Exercise directions — Transcription, pictures excluded: write out the data below exactly.

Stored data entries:

━━━━━━━━━━

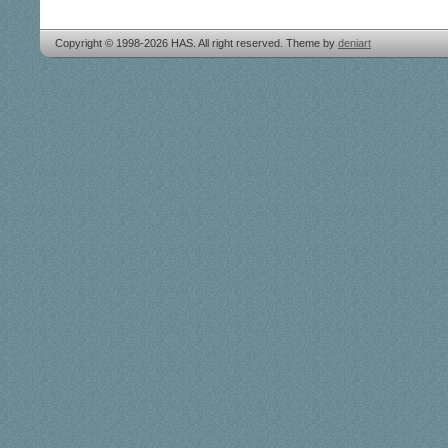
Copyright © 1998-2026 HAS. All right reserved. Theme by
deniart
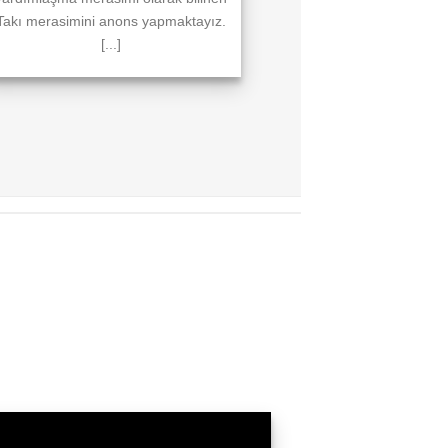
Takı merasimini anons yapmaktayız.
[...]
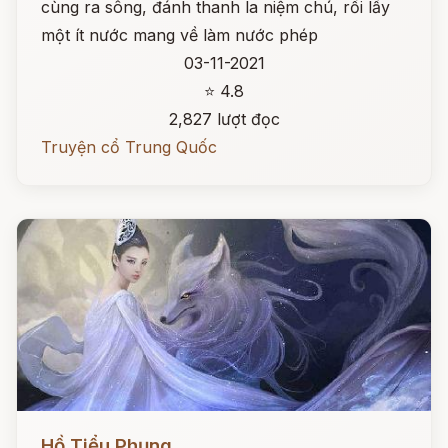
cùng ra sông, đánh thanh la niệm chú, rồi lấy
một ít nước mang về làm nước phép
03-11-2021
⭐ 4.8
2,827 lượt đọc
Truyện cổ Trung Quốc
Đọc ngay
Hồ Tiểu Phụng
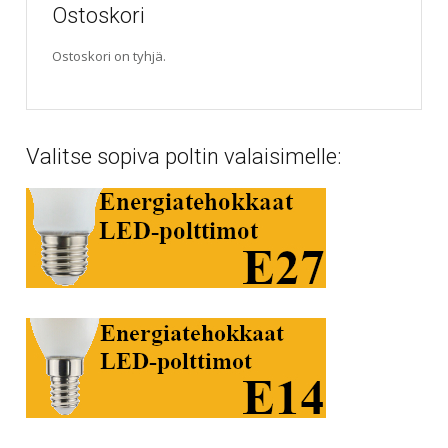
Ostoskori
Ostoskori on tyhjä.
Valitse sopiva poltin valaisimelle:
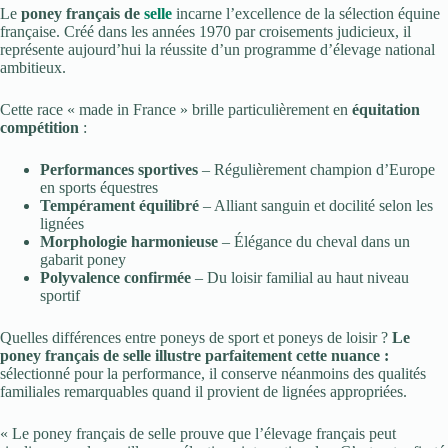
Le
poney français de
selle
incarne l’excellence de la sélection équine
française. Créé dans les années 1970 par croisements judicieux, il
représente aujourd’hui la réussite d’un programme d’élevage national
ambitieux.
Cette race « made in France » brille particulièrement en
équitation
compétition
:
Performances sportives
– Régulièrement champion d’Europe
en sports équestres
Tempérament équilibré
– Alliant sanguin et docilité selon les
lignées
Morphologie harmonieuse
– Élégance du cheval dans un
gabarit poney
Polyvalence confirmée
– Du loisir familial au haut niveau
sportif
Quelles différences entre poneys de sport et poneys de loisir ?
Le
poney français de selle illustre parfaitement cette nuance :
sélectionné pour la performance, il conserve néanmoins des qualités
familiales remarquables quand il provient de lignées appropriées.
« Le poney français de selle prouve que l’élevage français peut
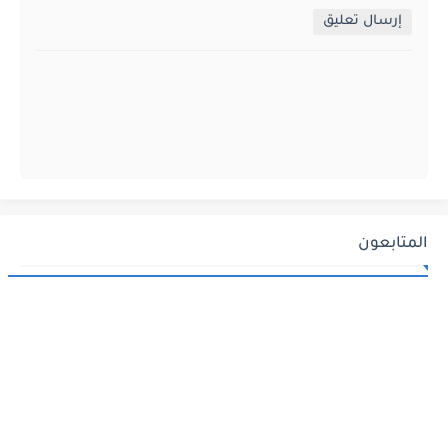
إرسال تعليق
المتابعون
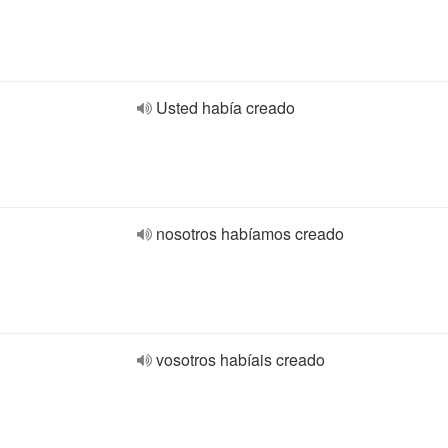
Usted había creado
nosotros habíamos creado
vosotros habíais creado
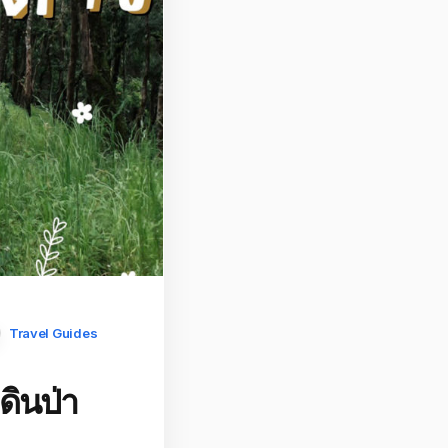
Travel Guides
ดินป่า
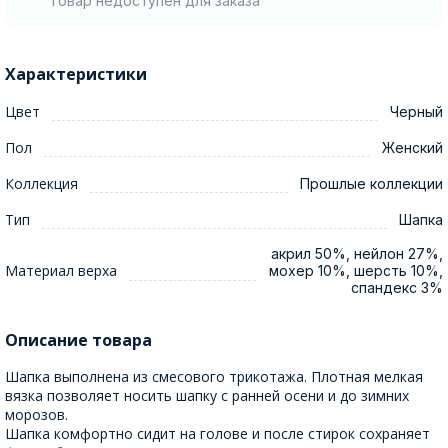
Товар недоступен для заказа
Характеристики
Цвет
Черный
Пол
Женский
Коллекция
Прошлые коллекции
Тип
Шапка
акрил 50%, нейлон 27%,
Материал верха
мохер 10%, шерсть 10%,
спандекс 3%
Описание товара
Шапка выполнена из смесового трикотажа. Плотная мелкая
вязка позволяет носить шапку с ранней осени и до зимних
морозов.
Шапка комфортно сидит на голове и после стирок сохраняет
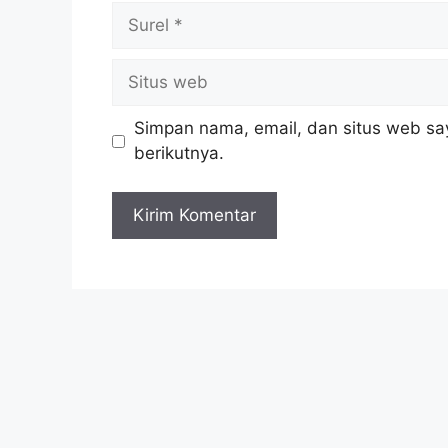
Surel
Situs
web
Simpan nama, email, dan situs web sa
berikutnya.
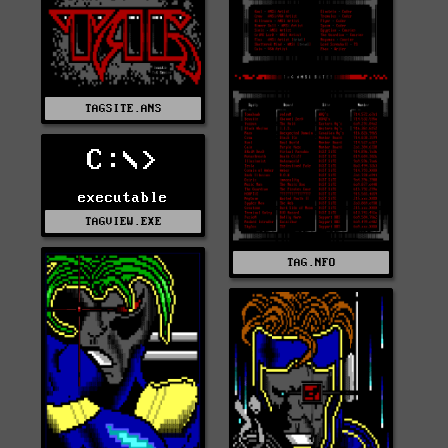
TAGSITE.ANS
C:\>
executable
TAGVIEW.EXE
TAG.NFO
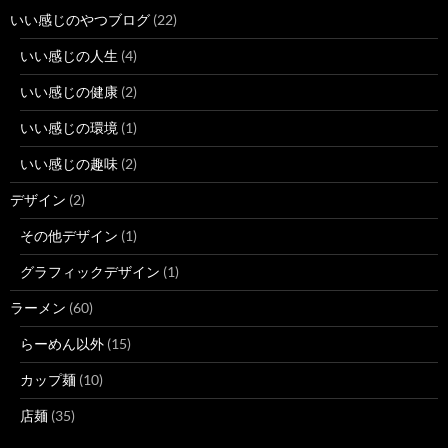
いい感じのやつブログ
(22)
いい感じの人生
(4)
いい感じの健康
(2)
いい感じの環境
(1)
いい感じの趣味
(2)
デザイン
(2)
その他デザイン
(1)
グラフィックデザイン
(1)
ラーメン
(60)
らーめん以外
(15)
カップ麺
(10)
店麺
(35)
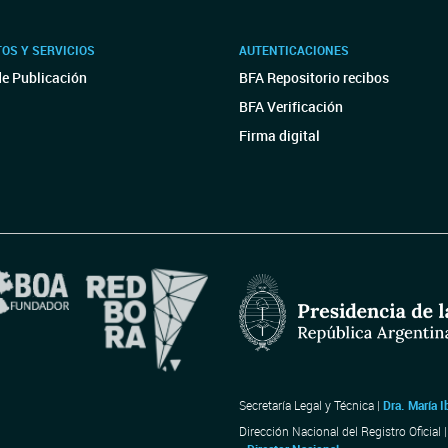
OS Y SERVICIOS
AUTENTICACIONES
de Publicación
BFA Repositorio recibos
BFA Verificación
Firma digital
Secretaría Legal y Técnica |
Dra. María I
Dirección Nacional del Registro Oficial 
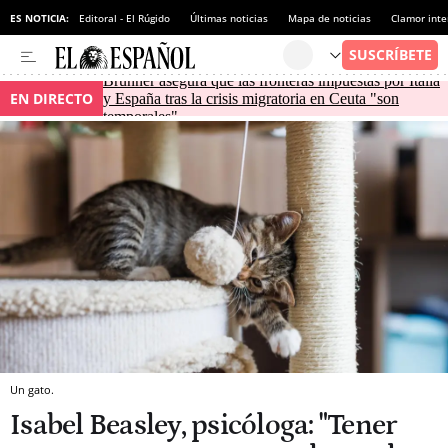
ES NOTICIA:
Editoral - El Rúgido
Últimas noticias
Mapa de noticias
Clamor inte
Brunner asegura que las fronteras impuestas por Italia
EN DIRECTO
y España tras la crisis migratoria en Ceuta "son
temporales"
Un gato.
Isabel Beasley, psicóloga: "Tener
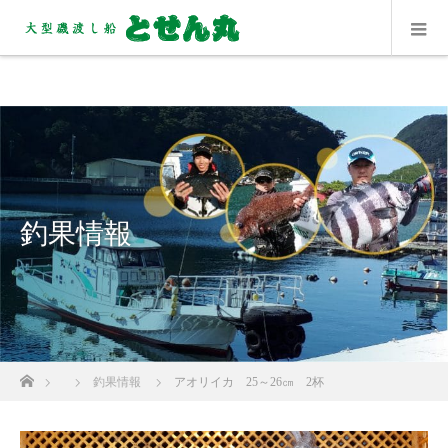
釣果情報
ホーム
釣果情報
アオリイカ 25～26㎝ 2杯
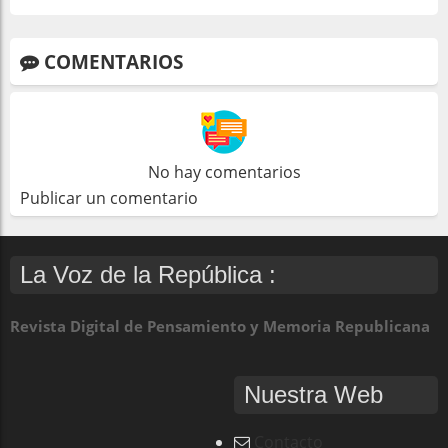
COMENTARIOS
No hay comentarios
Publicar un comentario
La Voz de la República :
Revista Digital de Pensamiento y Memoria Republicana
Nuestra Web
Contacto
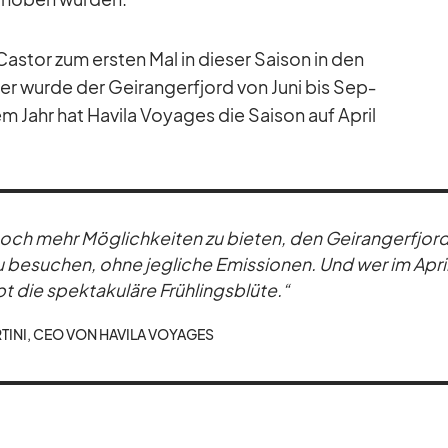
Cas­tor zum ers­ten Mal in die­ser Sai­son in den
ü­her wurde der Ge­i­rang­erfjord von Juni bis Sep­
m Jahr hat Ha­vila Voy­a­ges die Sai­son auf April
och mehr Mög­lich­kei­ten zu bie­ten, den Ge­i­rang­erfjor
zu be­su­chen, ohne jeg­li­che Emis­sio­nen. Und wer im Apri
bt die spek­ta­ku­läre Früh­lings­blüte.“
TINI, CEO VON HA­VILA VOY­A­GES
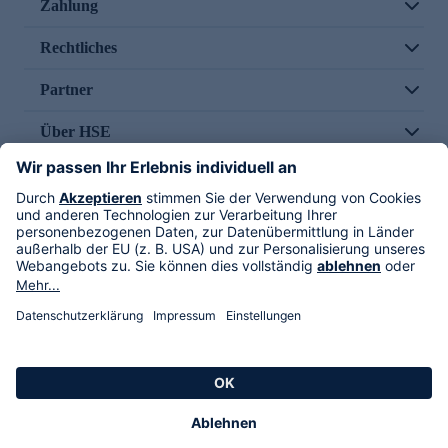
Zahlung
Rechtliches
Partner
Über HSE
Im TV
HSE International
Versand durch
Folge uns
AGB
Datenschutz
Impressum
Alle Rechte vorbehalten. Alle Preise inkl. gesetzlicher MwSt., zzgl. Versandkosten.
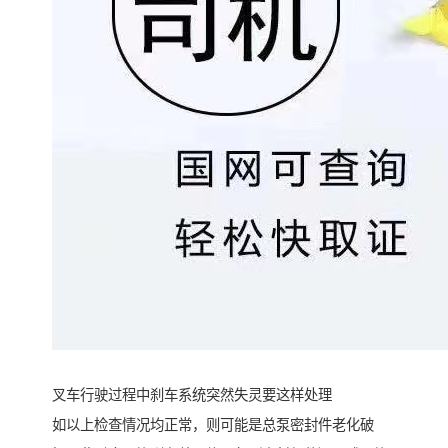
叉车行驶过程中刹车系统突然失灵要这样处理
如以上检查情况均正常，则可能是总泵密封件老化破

━━━━━━━━━━

Written response —
Copyright © 1998-2026 HAS. All right reserved. Theme by
deniart
Takı merasimini anons yapmaktayız.
[...]
cùng ra sông, đánh thanh la niệm chú, rồi lấy
một ít nước mang về làm nước phép
03-11-2021
⭐ 4.8
2,827 lượt đọc
Truyện cổ Trung Quốc
Đọc ngay
Hồ Tiểu Phụng
Ostoskori
Ostoskori on tyhjä.
Valitse sopiva poltin valaisimelle:
Le
poney français de
selle
incarne l’excellence de la sélection équine
française. Créé dans les années 1970 par croisements judicieux, il
représente aujourd’hui la réussite d’un programme d’élevage national
ambitieux.
Cette race « made in France » brille particulièrement en
équitation
compétition
:
Performances sportives
– Régulièrement champion d’Europe
en sports équestres
Tempérament équilibré
– Alliant sanguin et docilité selon les
lignées
Morphologie harmonieuse
– Élégance du cheval dans un
gabarit poney
Polyvalence confirmée
– Du loisir familial au haut niveau
sportif
Quelles différences entre poneys de sport et poneys de loisir ?
Le
poney français de selle illustre parfaitement cette nuance :
sélectionné pour la performance, il conserve néanmoins des qualités
familiales remarquables quand il provient de lignées appropriées.
« Le poney français de selle prouve que l’élevage français peut
إرسال تعليق
المتابعون
Usted había creado
nosotros habíamos creado
vosotros habíais creado
Travel Guides
ดินป่า
Товар недоступен для заказа
Характеристики
Цвет
Черный
Пол
Женский
Коллекция
Прошлые коллекции
Тип
Шапка
акрил 50%, нейлон 27%,
Материал верха
мохер 10%, шерсть 10%,
спандекс 3%
Описание товара
Шапка выполнена из смесового трикотажа. Плотная мелкая
вязка позволяет носить шапку с ранней осени и до зимних
морозов.
Шапка комфортно сидит на голове и после стирок сохраняет
Surel
Situs
web
Simpan nama, email, dan situs web sa
berikutnya.
TAGSITE.ANS
C:\>
executable
TAGVIEW.EXE
TAG.NFO
いい感じのやつブログ
(22)
いい感じの人生
(4)
いい感じの健康
(2)
いい感じの環境
(1)
いい感じの趣味
(2)
デザイン
(2)
その他デザイン
(1)
グラフィックデザイン
(1)
ラーメン
(60)
らーめん以外
(15)
カップ麺
(10)
店麺
(35)
OS Y SERVICIOS
AUTENTICACIONES
de Publicación
BFA Repositorio recibos
BFA Verificación
Firma digital
Secretaría Legal y Técnica |
Dra. María I
Dirección Nacional del Registro Oficial 
ES NOTICIA:
Editoral - El Rúgido
Últimas noticias
Mapa de noticias
Clamor inte
Brunner asegura que las fronteras impuestas por Italia
EN DIRECTO
y España tras la crisis migratoria en Ceuta "son
temporales"
Un gato.
Isabel Beasley, psicóloga: "Tener
釣果情報
ホーム
釣果情報
アオリイカ 25～26㎝ 2杯
COMENTARIOS
No hay comentarios
Publicar un comentario
La Voz de la República :
Revista Digital de Pensamiento y Memoria Republicana
Nuestra Web
Contacto
Cas­tor zum ers­ten Mal in die­ser Sai­son in den
ü­her wurde der Ge­i­rang­erfjord von Juni bis Sep­
m Jahr hat Ha­vila Voy­a­ges die Sai­son auf April
och mehr Mög­lich­kei­ten zu bie­ten, den Ge­i­rang­erfjor
zu be­su­chen, ohne jeg­li­che Emis­sio­nen. Und wer im Apri
bt die spek­ta­ku­läre Früh­lings­blüte.“
TINI, CEO VON HA­VILA VOY­A­GES
Zahlung
Rechtliches
Partner
Über HSE
Im TV
HSE International
Versand durch
Folge uns
AGB
Datenschutz
Impressum
Alle Rechte vorbehalten. Alle Preise inkl. gesetzlicher MwSt., zzgl. Versandkosten.
叉车行驶过程中刹车系统突然失灵要这样处理
如以上检查情况均正常，则可能是总泵密封件老化破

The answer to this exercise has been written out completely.